I największy problem: Szanghaj. Miasto i port, co oznacza setki różnych zanieczyszczeń, każde wymagające innego zaprojektowanego genetycznie organizmu, który by je zaatakował. Poza tym podczas wojny z Japonią na Szanghaj zrzucono bomby wirusowe. Te wirusy na pewno już znacznie zmutowały, zwłaszcza jeśli przerzucały się między różnymi nosicielami — a pewnie tak się stało. Mal zauważył, że rozmiar zlecenia przyprawia o ekscytację nawet Abby4, choć oczywiście próbowała to ukryć.

— Panie Kim, jaka jest w tej chwili populacja Szanghaju?

— Zero — pan Kim uśmiechnął się cierpko. — A przynajmniej oficjalnie. Miasto zostało objęte kwarantanną. Oczywiście są tam, jak wszędzie, maruderzy i renegaci, ale zrobimy, co w naszej mocy, żeby ich usunąć, a tych, którzy zostaną, wasi operatorzy będą mogli po prostu zignorować.

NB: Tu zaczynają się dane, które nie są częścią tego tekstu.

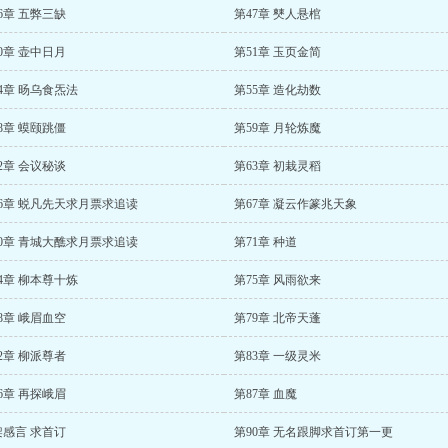
6章 五弊三缺
第47章 僰人悬棺
0章 壶中日月
第51章 玉页金简
4章 旸乌食炁法
第55章 造化劫数
8章 蟆颐跳僵
第59章 月轮炼魔
2章 会议秘谈
第63章 初栽灵稻
66章 蜕凡先天求月票求追读
第67章 凝云作篆兆天象
70章 青城大醮求月票求追读
第71章 种道
4章 柳本尊十炼
第75章 风雨欲来
8章 峨眉血空
第79章 北帝天蓬
2章 柳派尊者
第83章 一级灵米
6章 再探峨眉
第87章 血魔
架感言 求首订
第90章 无名跟脚求首订第一更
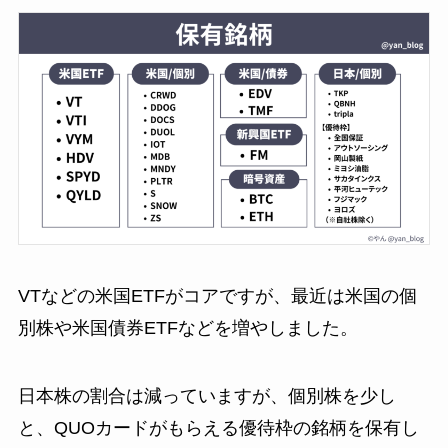
VTなどの米国ETFがコアですが、最近は米国の個
別株や米国債券ETFなどを増やしました。
日本株の割合は減っていますが、個別株を少し
と、QUOカードがもらえる優待枠の銘柄を保有し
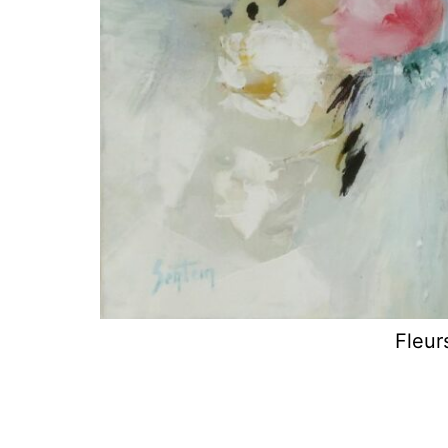
Fleur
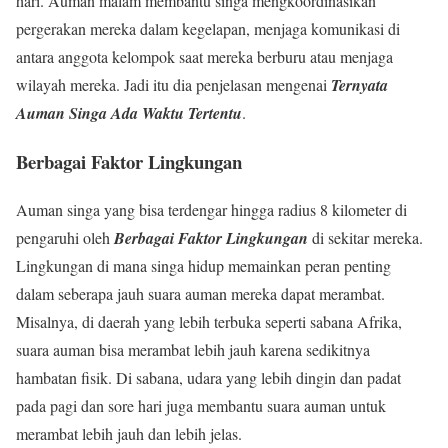
hari. Auman malam membantu singa mengkoordinasikan
pergerakan mereka dalam kegelapan, menjaga komunikasi di
antara anggota kelompok saat mereka berburu atau menjaga
wilayah mereka. Jadi itu dia penjelasan mengenai
Ternyata
Auman Singa Ada Waktu Tertentu
.
Berbagai Faktor Lingkungan
Auman singa yang bisa terdengar hingga radius 8 kilometer di
pengaruhi oleh
Berbagai Faktor Lingkungan
di sekitar mereka.
Lingkungan di mana singa hidup memainkan peran penting
dalam seberapa jauh suara auman mereka dapat merambat.
Misalnya, di daerah yang lebih terbuka seperti sabana Afrika,
suara auman bisa merambat lebih jauh karena sedikitnya
hambatan fisik. Di sabana, udara yang lebih dingin dan padat
pada pagi dan sore hari juga membantu suara auman untuk
merambat lebih jauh dan lebih jelas.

Było w tym coś, co przyprawiało o dreszcze. Tylko czy w Stanach było lepiej? Mal słyszał opowieści — wszyscy słyszeli opowieści — o rodzinach, które przez całe pokolenia przebywały w najbardziej skażonych regionach, ulegając coraz większym deformacjom, coraz bardziej przerażającym. Ludzie nadal mieszkali w takich miejscach, jak Nowy Jork, które otrzymały potrójną dawkę zanieczyszczeń, broni biologicznych i promieniowania.

W teorii populacja Nowego Jorku wynosiła zero. W praktyce nikt nie miał ochoty iść tam i liczyć, czy nawet wysyłać na zwiad biokundle — genomodyfikowane psowate o odporności zwiększonej o rząd wielkości i wybiórczo zwiększonej inteligencji. Biokundel był zbyt kosztowny, by ryzykować, że przepadnie w Nowym Jorku. To, co tam było, pozostało niepoliczone, gdyż nie dało się tego policzyć za pomocą robotów (a amerykańskie roboty były kiepskie w porównaniu z azjatyckimi).

— Rozumiem — zwróciła się do pana Kima Abby4. — A ramy czasowe?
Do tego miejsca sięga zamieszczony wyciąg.